Quand on vient de la scène techno, ça prend du temps de se libérer et de faire une techno moins « basique » ?
C’est vrai que souvent on trouve ça un peu dommage qu’il y ait une certaine fermeture de la techno alors que pour nous c’est la musique qui vise le futur par excellence, et qui s‘imprègne de plein de musiques, lieux et images. Aujourd’hui, dans certains milieux – mais pas tous -, il y a vraiment une fermeture de la techno, et on trouve ça dommage par rapport à cette musique représente pour nous.
On ne s’est jamais posé la question et on fait vraiment la musique qu’on aime. Mais on est très agréablement surpris des retours du public. Parfois, on joue entre deux DJs pure techno, mais à travers notre live ou nos DJs sets on crée une vraie relation avec le public. 90% du temps, on est vraiment soutenu.
Outre les dates de tournée, est-ce que vous commencez à sentir un rapport à votre public via internet ?

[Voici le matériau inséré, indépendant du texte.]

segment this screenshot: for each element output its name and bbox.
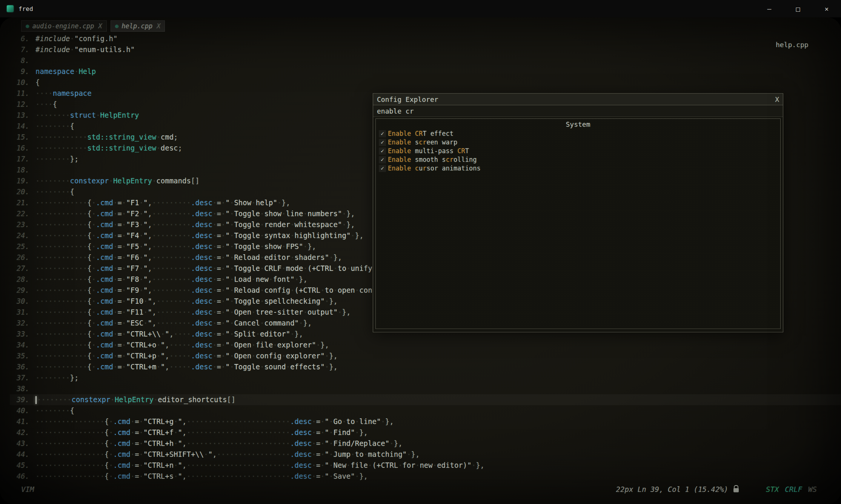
line-number: 14.	[10, 121, 29, 132]
config-item[interactable]: ✓Enable cursor animations	[376, 164, 780, 173]
config-list: System ✓Enable CRT effect✓Enable screen …	[375, 118, 781, 329]
current-file-label: help.cpp	[776, 41, 809, 49]
tab-bar: ⊕audio-engine.cppX⊕help.cppX	[21, 20, 165, 32]
status-flag-ws[interactable]: WS	[808, 485, 817, 493]
tab-close-button[interactable]: X	[98, 22, 102, 30]
line-content: ················{·.cmd·=·"CTRL+h·",·····…	[35, 438, 403, 449]
line-content: ····{	[35, 99, 57, 110]
line-content: ············{·.cmd·=·"F8·",·········.des…	[35, 274, 307, 285]
line-content: #include·"config.h"	[35, 33, 117, 44]
code-line[interactable]: 44.················{·.cmd·=·"CTRL+SHIFT+…	[10, 449, 841, 460]
line-number: 26.	[10, 252, 29, 263]
config-item[interactable]: ✓Enable screen warp	[376, 138, 780, 147]
code-line[interactable]: 46.················{·.cmd·=·"CTRL+s·",··…	[10, 471, 841, 482]
text-cursor	[35, 396, 37, 404]
config-explorer-popup: Config Explorer X enable cr System ✓Enab…	[373, 93, 783, 332]
config-item-label: Enable CRT effect	[388, 129, 454, 138]
line-content: ············{·.cmd·=·"F7·",·········.des…	[35, 263, 394, 274]
line-number: 23.	[10, 219, 29, 230]
line-content: ············{·.cmd·=·"F4·",·········.des…	[35, 230, 364, 241]
line-content: ············{·.cmd·=·"F2·",·········.des…	[35, 208, 355, 219]
code-line[interactable]: 34.············{·.cmd·=·"CTRL+o·",·····.…	[10, 340, 841, 350]
line-number: 21.	[10, 197, 29, 208]
config-search-value: enable cr	[377, 107, 414, 115]
code-line[interactable]: 42.················{·.cmd·=·"CTRL+f·",··…	[10, 427, 841, 438]
config-search-input[interactable]: enable cr	[373, 105, 783, 117]
lock-icon	[733, 488, 739, 492]
line-number: 37.	[10, 372, 29, 383]
popup-close-button[interactable]: X	[775, 95, 779, 103]
line-number: 11.	[10, 88, 29, 99]
code-line[interactable]: 39.········constexpr·HelpEntry·editor_sh…	[10, 394, 841, 405]
line-content: ············{·.cmd·=·"CTRL+m·",·····.des…	[35, 361, 338, 372]
line-number: 27.	[10, 263, 29, 274]
status-flag-stx[interactable]: STX	[766, 485, 779, 493]
code-line[interactable]: 37.········};	[10, 372, 841, 383]
config-item[interactable]: ✓Enable multi-pass CRT	[376, 147, 780, 155]
code-line[interactable]: 8.	[10, 55, 841, 66]
code-line[interactable]: 9.namespace·Help	[10, 66, 841, 77]
status-bar: 22px Ln 39, Col 1 (15.42%) STXCRLFWS	[616, 485, 817, 493]
line-content: ················{·.cmd·=·"CTRL+f·",·····…	[35, 427, 368, 438]
code-line[interactable]: 6.#include·"config.h"	[10, 33, 841, 44]
cpp-file-icon: ⊕	[26, 23, 29, 30]
config-item[interactable]: ✓Enable CRT effect	[376, 129, 780, 138]
minimize-button[interactable]: —	[765, 5, 774, 13]
tab-close-button[interactable]: X	[157, 22, 160, 30]
tab-help.cpp[interactable]: ⊕help.cppX	[111, 20, 165, 32]
checkbox-checked-icon[interactable]: ✓	[379, 130, 386, 137]
line-number: 19.	[10, 175, 29, 186]
line-number: 20.	[10, 186, 29, 197]
code-line[interactable]: 43.················{·.cmd·=·"CTRL+h·",··…	[10, 438, 841, 449]
line-number: 35.	[10, 350, 29, 361]
cursor-position-info: 22px Ln 39, Col 1 (15.42%)	[616, 485, 728, 493]
status-flags: STXCRLFWS	[766, 485, 817, 493]
line-number: 40.	[10, 405, 29, 416]
config-item[interactable]: ✓Enable smooth scrolling	[376, 155, 780, 164]
window-controls: — □ ×	[765, 5, 834, 13]
code-line[interactable]: 10.{	[10, 77, 841, 88]
line-number: 36.	[10, 361, 29, 372]
checkbox-checked-icon[interactable]: ✓	[379, 139, 386, 146]
line-content: ················{·.cmd·=·"CTRL+g·",·····…	[35, 416, 394, 427]
app-icon	[7, 5, 14, 12]
maximize-button[interactable]: □	[793, 5, 803, 13]
config-item-label: Enable cursor animations	[388, 164, 481, 173]
code-line[interactable]: 40.········{	[10, 405, 841, 416]
line-content: ········{	[35, 186, 74, 197]
popup-titlebar: Config Explorer X	[373, 94, 783, 105]
line-number: 17.	[10, 154, 29, 164]
close-button[interactable]: ×	[822, 5, 831, 13]
line-content: ············{·.cmd·=·"F6·",·········.des…	[35, 252, 342, 263]
tab-audio-engine.cpp[interactable]: ⊕audio-engine.cppX	[21, 20, 107, 32]
line-content: ············{·.cmd·=·"F9·",·········.des…	[35, 285, 407, 296]
line-content: ········{	[35, 121, 74, 132]
line-number: 41.	[10, 416, 29, 427]
checkbox-checked-icon[interactable]: ✓	[379, 156, 386, 163]
code-line[interactable]: 36.············{·.cmd·=·"CTRL+m·",·····.…	[10, 361, 841, 372]
crt-editor-screen: ⊕audio-engine.cppX⊕help.cppX help.cpp 6.…	[0, 17, 841, 504]
code-line[interactable]: 38.	[10, 383, 841, 394]
checkbox-checked-icon[interactable]: ✓	[379, 165, 386, 172]
code-line[interactable]: 35.············{·.cmd·=·"CTRL+p·",·····.…	[10, 350, 841, 361]
line-number: 46.	[10, 471, 29, 482]
line-content: ····namespace	[35, 88, 92, 99]
checkbox-checked-icon[interactable]: ✓	[379, 148, 386, 155]
line-content: ············{·.cmd·=·"F10·",········.des…	[35, 296, 338, 307]
code-line[interactable]: 41.················{·.cmd·=·"CTRL+g·",··…	[10, 416, 841, 427]
popup-title: Config Explorer	[377, 95, 438, 103]
line-number: 8.	[10, 55, 29, 66]
cpp-file-icon: ⊕	[115, 23, 119, 30]
line-content: ············{·.cmd·=·"CTRL+\\·",····.des…	[35, 329, 303, 340]
line-content: ············std::string_view·cmd;	[35, 132, 178, 143]
line-content: ········constexpr·HelpEntry·commands[]	[35, 175, 200, 186]
status-flag-crlf[interactable]: CRLF	[785, 485, 802, 493]
line-content: ············{·.cmd·=·"F11·",········.des…	[35, 307, 351, 318]
code-line[interactable]: 45.················{·.cmd·=·"CTRL+n·",··…	[10, 460, 841, 471]
line-content: ············{·.cmd·=·"ESC·",········.des…	[35, 318, 312, 329]
code-line[interactable]: 7.#include·"enum-utils.h"	[10, 44, 841, 55]
line-content: namespace·Help	[35, 66, 96, 77]
line-number: 9.	[10, 66, 29, 77]
line-number: 15.	[10, 132, 29, 143]
line-content: {	[35, 77, 40, 88]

On reçoit beaucoup de messages. Mais en dehors de la quantité, c’est plus la qualité de certains d’entre eux. De plus en plus souvent il y a des gens qui semblent capter notre musique. Ça nous donne vraiment envie de continuer. On a eu des messages d’une personne qui était en prison, d’une autre qui avait rompu avec sa copine et qui nous disait que notre musique l’avait aidé à se sortir du trou… Ça fait chaud au cœur parce que notre rapport à la musique c’est ça. Sortir l’émotion de soi, la réflexion … Ça permet de s’évader du quotidien qui n’est pas forcément facile tout le temps.
Depuis Road To Nowhere, et même avant, vous sortez des morceaux de façon assez prolifique. Vous avez déjà pensé à mettre vos sorties en pause pour travailler sur un long-format ?
On est parti sur le projet Road To Nowhere avec un track par mois pour pouvoir sortir des titres une ou deux semaines après les avoir produits. Pour nous, c’est super important parce qu’on adore expérimenter. A travers ce projet, on a déjà six tracks sortis. Quand tu connais le délai de fabrication de vinyles dans le monde électronique, c’est super bien. Ca nous est arrivé que des morceaux sortent 1 an et demi après les avoir produits, ce qui ne nous allait pas. Il y a des envies musicales qu’on a eu il y a 3 mois et qui ne sont plus d’actualité. Ce projet, ça nous permet vraiment de sortir nos envies du moment.
A part ça, on a plein de projets qu’on ne peut pas encore dévoiler. Mais toujours dans l’expérimentation. On veut mettre de l’image sur certaines créations, faire des tracks de 25 minutes… Pleins de concepts qui seront dévoilés plutôt au deuxième semestre.
Dans le nom de vos morceaux, on retrouve une esthétique assez similaire du cosmos ou de l’espace. Il y a quelque chose qui vous motive en particulier dans vos choix de titres ?
C’est souvent ce qu’on essaye de traduire à travers notre musique, avec l’émotion du morceau. Donc il y a souvent du rapport au cosmos, à la mélancolie, la solitude.
Vous avez longtemps était basé à Paris et vous produisez maintenant de Barcelone. Comment le changement de ville vous a impacté ?
Ce qui t’impacte quand tu joues tous les week-ends, c’est plus ton rapport au public et le résultat que t’as eu du week-end que le reste de la semaine, où de toute façon on passe presque tout notre temps dans le studio. Donc la différence de ville n’influe pas vraiment notre musique.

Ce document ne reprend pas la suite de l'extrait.